### EXERCISE AIM
Write out the records again exactly. Nothing should be dropped.

### SUPPLIED RECORDS
- Opening Delimiter -
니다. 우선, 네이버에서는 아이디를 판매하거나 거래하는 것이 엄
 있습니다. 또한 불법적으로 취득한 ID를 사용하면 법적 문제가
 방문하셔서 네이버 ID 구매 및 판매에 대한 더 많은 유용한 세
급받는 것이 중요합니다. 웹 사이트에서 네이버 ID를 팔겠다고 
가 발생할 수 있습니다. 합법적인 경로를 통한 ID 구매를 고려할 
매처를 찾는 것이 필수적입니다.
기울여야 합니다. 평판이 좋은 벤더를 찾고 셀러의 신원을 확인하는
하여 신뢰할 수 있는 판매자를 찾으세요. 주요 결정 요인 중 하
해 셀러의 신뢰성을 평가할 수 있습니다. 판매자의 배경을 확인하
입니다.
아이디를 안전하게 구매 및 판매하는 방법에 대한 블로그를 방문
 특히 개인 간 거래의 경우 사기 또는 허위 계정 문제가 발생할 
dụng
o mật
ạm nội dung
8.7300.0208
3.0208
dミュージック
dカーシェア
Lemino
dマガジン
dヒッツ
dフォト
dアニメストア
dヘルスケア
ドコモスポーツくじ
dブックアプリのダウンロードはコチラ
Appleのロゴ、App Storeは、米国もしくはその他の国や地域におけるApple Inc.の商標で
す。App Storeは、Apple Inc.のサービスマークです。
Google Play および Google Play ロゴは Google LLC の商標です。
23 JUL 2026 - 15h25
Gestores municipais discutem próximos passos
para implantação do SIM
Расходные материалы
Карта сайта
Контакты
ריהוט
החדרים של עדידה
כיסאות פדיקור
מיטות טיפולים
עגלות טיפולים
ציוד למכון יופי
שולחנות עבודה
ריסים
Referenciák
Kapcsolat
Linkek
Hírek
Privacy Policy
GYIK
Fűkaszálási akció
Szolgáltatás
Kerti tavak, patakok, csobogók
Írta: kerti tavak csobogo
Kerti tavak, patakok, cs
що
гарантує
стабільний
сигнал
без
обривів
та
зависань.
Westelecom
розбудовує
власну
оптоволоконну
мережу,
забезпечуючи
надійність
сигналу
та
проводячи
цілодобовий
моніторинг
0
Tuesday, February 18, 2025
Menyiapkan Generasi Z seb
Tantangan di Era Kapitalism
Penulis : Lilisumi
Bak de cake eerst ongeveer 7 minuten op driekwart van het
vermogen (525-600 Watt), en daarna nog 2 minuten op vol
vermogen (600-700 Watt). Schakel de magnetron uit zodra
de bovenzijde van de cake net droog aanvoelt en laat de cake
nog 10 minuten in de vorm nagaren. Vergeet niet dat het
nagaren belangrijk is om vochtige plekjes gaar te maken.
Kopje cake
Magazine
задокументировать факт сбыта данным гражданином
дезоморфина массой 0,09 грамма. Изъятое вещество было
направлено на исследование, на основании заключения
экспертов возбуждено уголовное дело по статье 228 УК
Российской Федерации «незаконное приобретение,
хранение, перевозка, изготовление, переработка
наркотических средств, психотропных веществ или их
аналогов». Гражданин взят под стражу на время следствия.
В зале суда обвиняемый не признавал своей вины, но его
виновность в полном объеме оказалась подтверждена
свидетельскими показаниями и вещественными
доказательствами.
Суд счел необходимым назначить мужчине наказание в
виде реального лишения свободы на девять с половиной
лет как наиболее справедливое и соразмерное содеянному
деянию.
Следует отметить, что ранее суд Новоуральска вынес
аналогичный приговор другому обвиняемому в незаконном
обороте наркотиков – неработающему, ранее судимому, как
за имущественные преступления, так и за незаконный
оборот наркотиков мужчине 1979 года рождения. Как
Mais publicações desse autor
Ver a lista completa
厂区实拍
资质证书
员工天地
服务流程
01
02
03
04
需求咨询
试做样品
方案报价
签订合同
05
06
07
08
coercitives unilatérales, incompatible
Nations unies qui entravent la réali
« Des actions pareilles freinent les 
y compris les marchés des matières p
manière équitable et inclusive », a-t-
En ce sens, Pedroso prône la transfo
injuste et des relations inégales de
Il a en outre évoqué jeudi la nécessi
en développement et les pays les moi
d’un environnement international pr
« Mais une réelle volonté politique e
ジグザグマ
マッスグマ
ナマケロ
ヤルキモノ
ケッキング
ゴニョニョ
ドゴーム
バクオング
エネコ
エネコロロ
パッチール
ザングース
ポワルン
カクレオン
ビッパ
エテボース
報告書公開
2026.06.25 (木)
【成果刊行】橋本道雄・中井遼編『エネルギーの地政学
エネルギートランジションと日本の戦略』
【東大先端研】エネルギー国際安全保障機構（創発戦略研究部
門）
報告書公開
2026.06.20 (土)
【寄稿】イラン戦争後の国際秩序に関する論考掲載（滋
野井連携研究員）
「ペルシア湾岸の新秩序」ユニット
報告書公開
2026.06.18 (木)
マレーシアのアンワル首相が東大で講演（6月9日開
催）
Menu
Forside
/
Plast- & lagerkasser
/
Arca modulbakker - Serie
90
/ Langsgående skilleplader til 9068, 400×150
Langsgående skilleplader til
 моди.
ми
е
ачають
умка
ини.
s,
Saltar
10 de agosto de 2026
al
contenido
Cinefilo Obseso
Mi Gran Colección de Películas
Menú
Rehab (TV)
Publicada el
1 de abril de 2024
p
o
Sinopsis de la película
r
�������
- Closing Delimiter -
### SOLUTION TO THIS EXERCISE
니다. 우선, 네이버에서는 아이디를 판매하거나 거래하는 것이 엄
 있습니다. 또한 불법적으로 취득한 ID를 사용하면 법적 문제가
 방문하셔서 네이버 ID 구매 및 판매에 대한 더 많은 유용한 세
급받는 것이 중요합니다. 웹 사이트에서 네이버 ID를 팔겠다고 
가 발생할 수 있습니다. 합법적인 경로를 통한 ID 구매를 고려할 
매처를 찾는 것이 필수적입니다.
기울여야 합니다. 평판이 좋은 벤더를 찾고 셀러의 신원을 확인하는
하여 신뢰할 수 있는 판매자를 찾으세요. 주요 결정 요인 중 하
해 셀러의 신뢰성을 평가할 수 있습니다. 판매자의 배경을 확인하
입니다.
아이디를 안전하게 구매 및 판매하는 방법에 대한 블로그를 방문
 특히 개인 간 거래의 경우 사기 또는 허위 계정 문제가 발생할 
dụng
o mật
ạm nội dung
8.7300.0208
3.0208
dミュージック
dカーシェア
Lemino
dマガジン
dヒッツ
dフォト
dアニメストア
dヘルスケア
ドコモスポーツくじ
dブックアプリのダウンロードはコチラ
Appleのロゴ、App Storeは、米国もしくはその他の国や地域におけるApple Inc.の商標で
す。App Storeは、Apple Inc.のサービスマークです。
Google Play および Google Play ロゴは Google LLC の商標です。
23 JUL 2026 - 15h25
Gestores municipais discutem próximos passos
para implantação do SIM
Расходные материалы
Карта сайта
Контакты
ריהוט
החדרים של עדידה
כיסאות פדיקור
מיטות טיפולים
עגלות טיפולים
ציוד למכון יופי
שולחנות עבודה
ריסים
Referenciák
Kapcsolat
Linkek
Hírek
Privacy Policy
GYIK
Fűkaszálási akció
Szolgáltatás
Kerti tavak, patakok, csobogók
Írta: kerti tavak csobogo
Kerti tavak, patakok, cs
що
гарантує
стабільний
сигнал
без
обривів
та
зависань.
Westelecom
розбудовує
власну
оптоволоконну
мережу,
забезпечуючи
надійність
сигналу
та
проводячи
цілодобовий
моніторинг
0
Tuesday, February 18, 2025
Menyiapkan Generasi Z seb
Tantangan di Era Kapitalism
Penulis : Lilisumi
Bak de cake eerst ongeveer 7 minuten op driekwart van het
vermogen (525-600 Watt), en daarna nog 2 minuten op vol
vermogen (600-700 Watt). Schakel de magnetron uit zodra
de bovenzijde van de cake net droog aanvoelt en laat de cake
nog 10 minuten in de vorm nagaren. Vergeet niet dat het
nagaren belangrijk is om vochtige plekjes gaar te maken.
Kopje cake
Magazine
задокументировать факт сбыта данным гражданином
дезоморфина массой 0,09 грамма. Изъятое вещество было
направлено на исследование, на основании заключения
экспертов возбуждено уголовное дело по статье 228 УК
Российской Федерации «незаконное приобретение,
хранение, перевозка, изготовление, переработка
наркотических средств, психотропных веществ или их
аналогов». Гражданин взят под стражу на время следствия.
В зале суда обвиняемый не признавал своей вины, но его
виновность в полном объеме оказалась подтверждена
свидетельскими показаниями и вещественными
доказательствами.
Суд счел необходимым назначить мужчине наказание в
виде реального лишения свободы на девять с половиной
лет как наиболее справедливое и соразмерное содеянному
деянию.
Следует отметить, что ранее суд Новоуральска вынес
аналогичный приговор другому обвиняемому в незаконном
обороте наркотиков – неработающему, ранее судимому, как
за имущественные преступления, так и за незаконный
оборот наркотиков мужчине 1979 года рождения. Как
Mais publicações desse autor
Ver a lista completa
厂区实拍
资质证书
员工天地
服务流程
01
02
03
04
需求咨询
试做样品
方案报价
签订合同
05
06
07
08
coercitives unilatérales, incompatible
Nations unies qui entravent la réali
« Des actions pareilles freinent les 
y compris les marchés des matières p
manière équitable et inclusive », a-t-
En ce sens, Pedroso prône la transfo
injuste et des relations inégales de
Il a en outre évoqué jeudi la nécessi
en développement et les pays les moi
d’un environnement international pr
« Mais une réelle volonté politique e
ジグザグマ
マッスグマ
ナマケロ
ヤルキモノ
ケッキング
ゴニョニョ
ドゴーム
バクオング
エネコ
エネコロロ
パッチール
ザングース
ポワルン
カクレオン
ビッパ
エテボース
報告書公開
2026.06.25 (木)
【成果刊行】橋本道雄・中井遼編『エネルギーの地政学
エネルギートランジションと日本の戦略』
【東大先端研】エネルギー国際安全保障機構（創発戦略研究部
門）
報告書公開
2026.06.20 (土)
【寄稿】イラン戦争後の国際秩序に関する論考掲載（滋
野井連携研究員）
「ペルシア湾岸の新秩序」ユニット
報告書公開
2026.06.18 (木)
マレーシアのアンワル首相が東大で講演（6月9日開
催）
Menu
Forside
/
Plast- & lagerkasser
/
Arca modulbakker - Serie
90
/ Langsgående skilleplader til 9068, 400×150
Langsgående skilleplader til
 моди.
ми
е
ачають
умка
ини.
s,
Saltar
10 de agosto de 2026
al
contenido
Cinefilo Obseso
Mi Gran Colección de Películas
Menú
Rehab (TV)
Publicada el
1 de abril de 2024
p
o
Sinopsis de la película
r
�������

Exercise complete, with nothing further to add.